Wednesday, December 16, 2009

Professional Learning Communities and the Instructional Leadership Team.

First, a disclaimer: I will NOT do justice to the process of teacher learning that is place in my school. It is just too big to cover in depth in a blog and is more of a research paper.

Our school, in Minneapolis, MN, is part of the Minnesota Teacher Advancement Program (MNTAP). It's part of a larger QComp, professional pay program through the State of Minnesota. The Teacher Advancement Program is a national organization working to improve teacher quality. In Minneapolis Public Schools we are using TAP (district TAP page) at several schools, including mine.

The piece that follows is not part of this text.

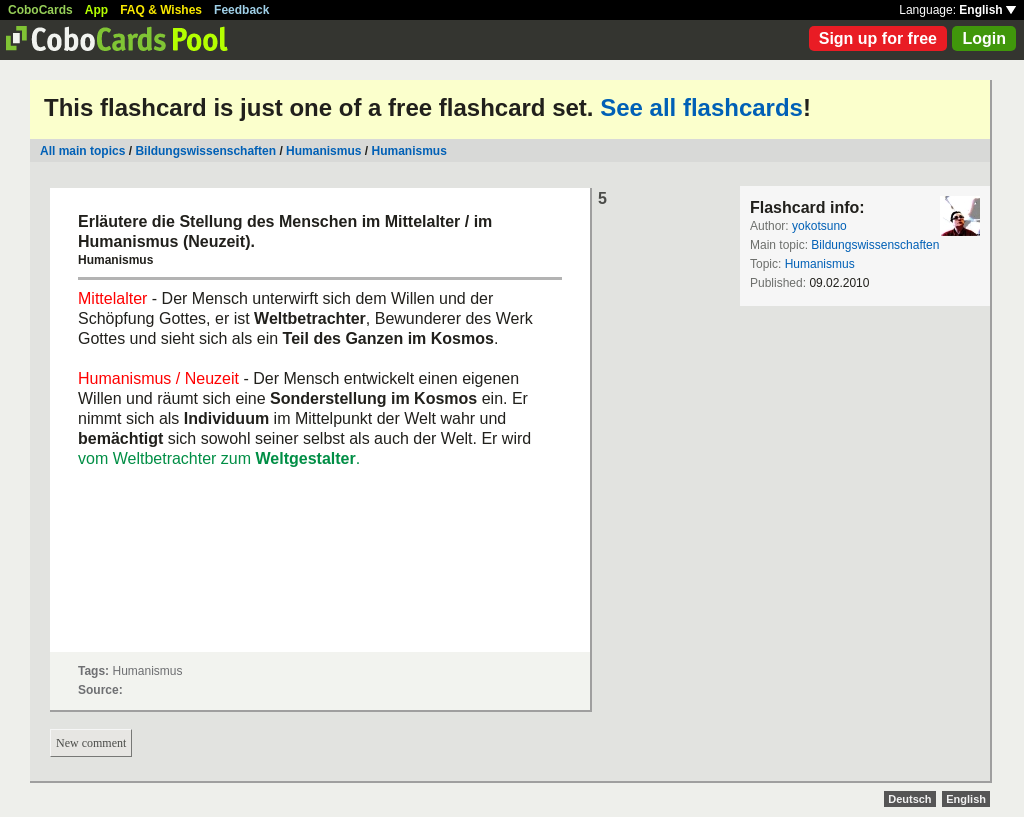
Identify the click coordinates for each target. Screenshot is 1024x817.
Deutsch (909, 799)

As part of our involvement in TAP, we get the following:
  • 3 full time TAP mentor teachers who lead professional development, conduct teacher observations and field test new strategies based data evaluation.
  • 3 TAP coaches who teach all but 1 hour per day. That last hour they do things similar to what mentors do.
  • 1 hour per week of cluster meetings to share best practices from your classroom and get new learning to bring back to your classroom.
  • Reflection in a Individual Growth Plan that is completed weekly.
Teacher Observations

I love the teacher observations by the mentor teachers. Partially, because I have a mentor that, even though new to the building, I respect and admire for her teaching and leading powers. I am observed formally, by her, twice a year. However, informally, she is in my room often observing my teaching and management and she gives written feedback on that. I am observed on a rubric that has 13 different categories from standards and objectives to questioning to academic feedback. It's a comphrehensive rubric that really covers high quality teaching. I am also observed once a year by a principal or assist. principal.

Instructional Leadership Team

But back to pedagogy (I don't like that word). In our cluster meetings, we have time to share what is working, what isn't working and what are mentors have learned that is working. Its usually focused but does get side tracked.

At my school, we have an Instructional Leadership Team. It is composed of the principal (who sits back and lets the other members have the leadership, it's nice) and 2 A.P.s, 3 mentors, 3 coaches, our math specialist, our reading specialist and me, the AVID representative. It is also open to any other teachers who want to have a say in what happens in TAP (only one person has taken us up on it)

In our hour long weekly meetings, we plan the cluster meetings for the week for the teachers. We talk about data and how that is driving our instruction. We discuss the district mandates that are constantly coming at us. We work through issues that were brought up in cluster meetings the week prior. Basically, we figure out how to make teaching and learning better in our school and to improve (can't believe I'm going to type this) our test schools (there I wrote it!).

Professional Learning Communities

We call them TAP Clusters. It's an hour every week, lead by the mentors and coaches. I get to enjoy the new learning, even though I had a hand in creating it. This is really where the reflection comes in. We complete an Individual Growth Plan (IGP) weekly. We take notes on the new learning. At the end of the hour, we write about how we are going ot apply it to our classroom. The next week come back and write about the outcomes, including number and ancetodatal evidence.

What do I think?

Overall, it's a good system. Professional development, teacher feedback on classroom instruction, rubric accountability and dedicated people to ensure that we stay on track.